The idea: Good, we have the following belief
is that something real, or am I fooling myself?
The material: To do this, I didn't need too many things, as I just took data from wikipedia about the medal count and the population.
The set-up: I calculated the following score for each country:
- gold medal = 1
- silver medal = 0.5
- bronze medal = 0.25
and then I got the list you can find at the end of this post. If we order it by total score (I preferred to order it by score/million people, which is more interesting), the list is not quite different from the original medal count, which is ordered by gold medals, then by silver medals, and then by bronze medals. China is still the number one, but United States is a bit nearer.

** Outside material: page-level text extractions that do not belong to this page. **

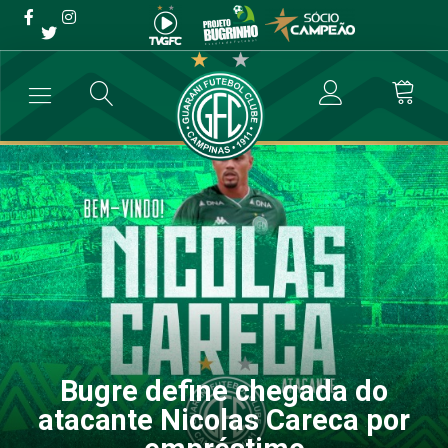
Bugre define chegada do
atacante Nicolas Careca
por empréstimo
→
Futebol Profissional
→
Bugre define chegada do atacante Nicola
Bugre define chegada do
atacante Nicolas Careca por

Ordered by score/million people, we see that... Jamaica, with a score of almost 3 is leading! (It pays having good short distance runers) Then we have the Bahamas, Iceland... The first big country is Australia (which has been amazing about every sport that is related with water).
I have made the following graph showing the relation between my score and the population:
Clicking on the graph you will see the original size, with the name of each country for each cross. But anyway, you will not see too much, as most of the countries are piled up in one corner. Maybe you can see better in logarithmic scale:
I have added the linear fit calculated using Origin. If we have to trust in the Origin, the correlation coeficient is 0.398.
This means that there is a weak, direct correlation between results and population. It is what I expected... but not as much as I expected (personally I thought it would have been a correlation around 0.8).
Why is the correlation so weak? I think one reason could be the fact that in most cases the medals are just one or two, which is not enough to get good statistical results, as fluctuations can change a lot the score, so we have "good" information just about countries that have at least ~10 medals
The other reason could be the fact that population is not the only important factor here. For example, the economy of a country is also important.
It's late enough now, so I will not make a graph showing the score versus the GDP, but if somebody does, I am interested in seeing the result.But just let's make one more graph. I choose only the countries that have got at least ten medals (not because they are more important than the other, but because the statistics are more accurate), and here is the result:
Interesting, isn't it? The bigger the country, the smaller the score. And here the correlation is a rather strong: -0.807. It seems that a single athlete has more chances to win a medal if he is from a smaller country (probably because there is less internal competition to qualify for the Olympics). That makes me think of the half-Togolese half-French kayaker Benjamin Boukpeti, who preferred to defend the Togolese flag instead of the French one, because it was much more difficult to qualify as part of the French team. After all, he got the first medal for Togo!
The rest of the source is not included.